Copy, exactly and without additions, every line in the records below from the one holding "Noticias relacionadas" through the one holding "вательское соглашение", both ends included.

=== Listed entries ===
□ □ □ □

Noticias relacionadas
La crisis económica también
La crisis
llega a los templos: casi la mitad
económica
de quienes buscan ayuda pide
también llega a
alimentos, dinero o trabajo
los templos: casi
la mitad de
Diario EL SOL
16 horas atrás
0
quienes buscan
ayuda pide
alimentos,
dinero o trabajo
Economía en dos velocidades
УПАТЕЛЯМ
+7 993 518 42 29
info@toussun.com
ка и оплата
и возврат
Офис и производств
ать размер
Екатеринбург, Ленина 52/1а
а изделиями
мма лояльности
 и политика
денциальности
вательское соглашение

□ □ □ □

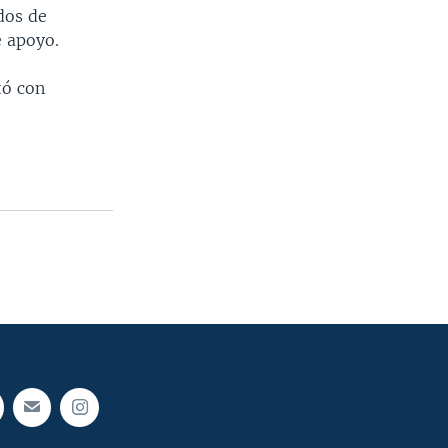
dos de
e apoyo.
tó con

□ □ □ □

=== Task solution ===
Noticias relacionadas
La crisis económica también
La crisis
llega a los templos: casi la mitad
económica
de quienes buscan ayuda pide
también llega a
alimentos, dinero o trabajo
los templos: casi
la mitad de
Diario EL SOL
16 horas atrás
0
quienes buscan
ayuda pide
alimentos,
dinero o trabajo
Economía en dos velocidades
УПАТЕЛЯМ
+7 993 518 42 29
info@toussun.com
ка и оплата
и возврат
Офис и производств
ать размер
Екатеринбург, Ленина 52/1а
а изделиями
мма лояльности
 и политика
денциальности
вательское соглашение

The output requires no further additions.